*TASK TO COMPLETE*. Word for word, restate the lines of the data from the first through the one containing "Abenteuerlust des Jona", and nothing else.

*MATERIAL PROVIDED*.

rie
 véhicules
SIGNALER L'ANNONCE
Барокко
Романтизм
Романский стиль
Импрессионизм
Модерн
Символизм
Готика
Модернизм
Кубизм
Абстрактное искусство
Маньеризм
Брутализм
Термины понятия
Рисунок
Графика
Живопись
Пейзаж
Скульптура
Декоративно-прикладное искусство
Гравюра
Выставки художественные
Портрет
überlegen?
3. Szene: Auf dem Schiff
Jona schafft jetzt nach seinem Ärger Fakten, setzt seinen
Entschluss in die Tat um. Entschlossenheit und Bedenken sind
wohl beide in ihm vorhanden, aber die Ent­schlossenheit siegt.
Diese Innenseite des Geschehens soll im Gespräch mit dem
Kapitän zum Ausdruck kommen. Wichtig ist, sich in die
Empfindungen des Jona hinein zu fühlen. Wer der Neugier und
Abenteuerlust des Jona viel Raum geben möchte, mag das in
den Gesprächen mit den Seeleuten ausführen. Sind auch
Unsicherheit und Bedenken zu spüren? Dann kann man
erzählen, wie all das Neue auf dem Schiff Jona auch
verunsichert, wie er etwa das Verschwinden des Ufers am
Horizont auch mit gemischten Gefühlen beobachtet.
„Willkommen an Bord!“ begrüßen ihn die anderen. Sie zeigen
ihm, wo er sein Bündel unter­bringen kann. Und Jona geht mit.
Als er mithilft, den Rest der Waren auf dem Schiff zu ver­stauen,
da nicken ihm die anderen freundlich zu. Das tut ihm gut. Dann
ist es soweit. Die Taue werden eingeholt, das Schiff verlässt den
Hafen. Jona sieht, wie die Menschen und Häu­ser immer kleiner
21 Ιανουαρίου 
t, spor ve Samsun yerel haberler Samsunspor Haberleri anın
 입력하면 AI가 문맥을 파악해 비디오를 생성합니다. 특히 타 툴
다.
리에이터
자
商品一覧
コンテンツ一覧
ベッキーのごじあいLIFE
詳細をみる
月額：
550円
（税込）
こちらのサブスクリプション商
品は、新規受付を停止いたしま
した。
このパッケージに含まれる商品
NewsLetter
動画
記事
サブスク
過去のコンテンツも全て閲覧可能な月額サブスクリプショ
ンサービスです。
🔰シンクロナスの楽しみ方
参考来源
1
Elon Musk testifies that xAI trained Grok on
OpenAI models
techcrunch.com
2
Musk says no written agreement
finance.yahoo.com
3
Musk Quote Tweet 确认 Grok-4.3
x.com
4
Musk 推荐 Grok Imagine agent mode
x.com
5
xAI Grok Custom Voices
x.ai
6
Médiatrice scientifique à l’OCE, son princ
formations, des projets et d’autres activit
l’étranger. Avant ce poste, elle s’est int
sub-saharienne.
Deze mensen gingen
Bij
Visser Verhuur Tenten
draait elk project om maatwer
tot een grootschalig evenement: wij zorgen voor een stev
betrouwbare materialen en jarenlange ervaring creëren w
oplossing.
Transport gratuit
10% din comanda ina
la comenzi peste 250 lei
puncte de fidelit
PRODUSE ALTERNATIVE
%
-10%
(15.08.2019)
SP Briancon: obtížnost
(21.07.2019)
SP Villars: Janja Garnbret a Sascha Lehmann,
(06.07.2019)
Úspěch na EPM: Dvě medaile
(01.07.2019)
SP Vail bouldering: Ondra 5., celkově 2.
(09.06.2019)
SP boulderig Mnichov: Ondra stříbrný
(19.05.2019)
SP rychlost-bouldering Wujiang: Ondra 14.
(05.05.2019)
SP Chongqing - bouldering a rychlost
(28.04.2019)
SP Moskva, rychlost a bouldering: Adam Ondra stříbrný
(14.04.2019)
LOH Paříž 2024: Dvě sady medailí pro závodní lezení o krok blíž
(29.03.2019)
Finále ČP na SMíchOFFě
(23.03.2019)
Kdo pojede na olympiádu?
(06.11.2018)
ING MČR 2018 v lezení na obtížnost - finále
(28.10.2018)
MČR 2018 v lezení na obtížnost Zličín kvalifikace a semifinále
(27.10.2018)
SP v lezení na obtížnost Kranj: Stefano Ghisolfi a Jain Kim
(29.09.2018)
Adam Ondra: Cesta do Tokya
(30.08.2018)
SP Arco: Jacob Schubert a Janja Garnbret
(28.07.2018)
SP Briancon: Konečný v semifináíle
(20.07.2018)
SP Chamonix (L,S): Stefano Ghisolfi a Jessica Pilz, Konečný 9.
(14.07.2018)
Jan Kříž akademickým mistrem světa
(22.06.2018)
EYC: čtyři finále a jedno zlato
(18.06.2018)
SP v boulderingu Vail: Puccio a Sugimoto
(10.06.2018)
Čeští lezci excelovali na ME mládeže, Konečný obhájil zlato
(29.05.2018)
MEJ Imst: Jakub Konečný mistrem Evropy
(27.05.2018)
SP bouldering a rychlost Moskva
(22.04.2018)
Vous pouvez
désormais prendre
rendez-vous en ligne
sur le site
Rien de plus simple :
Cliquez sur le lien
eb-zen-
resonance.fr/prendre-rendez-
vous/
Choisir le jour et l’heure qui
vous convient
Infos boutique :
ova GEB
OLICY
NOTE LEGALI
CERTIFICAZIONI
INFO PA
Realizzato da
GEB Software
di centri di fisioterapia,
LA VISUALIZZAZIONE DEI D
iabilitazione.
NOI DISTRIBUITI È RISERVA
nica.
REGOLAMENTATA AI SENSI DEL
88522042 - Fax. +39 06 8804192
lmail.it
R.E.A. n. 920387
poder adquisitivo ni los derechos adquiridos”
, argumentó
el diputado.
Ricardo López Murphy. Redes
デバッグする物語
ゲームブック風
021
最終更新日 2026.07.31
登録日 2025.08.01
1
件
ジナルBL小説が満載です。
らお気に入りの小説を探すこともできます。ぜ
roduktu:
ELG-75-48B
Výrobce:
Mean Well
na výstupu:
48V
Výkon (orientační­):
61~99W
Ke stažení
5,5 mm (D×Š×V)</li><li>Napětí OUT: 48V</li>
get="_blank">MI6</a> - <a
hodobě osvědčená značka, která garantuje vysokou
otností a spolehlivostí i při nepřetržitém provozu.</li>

*SOLUTION TO THIS EXERCISE*.
rie
 véhicules
SIGNALER L'ANNONCE
Барокко
Романтизм
Романский стиль
Импрессионизм
Модерн
Символизм
Готика
Модернизм
Кубизм
Абстрактное искусство
Маньеризм
Брутализм
Термины понятия
Рисунок
Графика
Живопись
Пейзаж
Скульптура
Декоративно-прикладное искусство
Гравюра
Выставки художественные
Портрет
überlegen?
3. Szene: Auf dem Schiff
Jona schafft jetzt nach seinem Ärger Fakten, setzt seinen
Entschluss in die Tat um. Entschlossenheit und Bedenken sind
wohl beide in ihm vorhanden, aber die Ent­schlossenheit siegt.
Diese Innenseite des Geschehens soll im Gespräch mit dem
Kapitän zum Ausdruck kommen. Wichtig ist, sich in die
Empfindungen des Jona hinein zu fühlen. Wer der Neugier und
Abenteuerlust des Jona viel Raum geben möchte, mag das in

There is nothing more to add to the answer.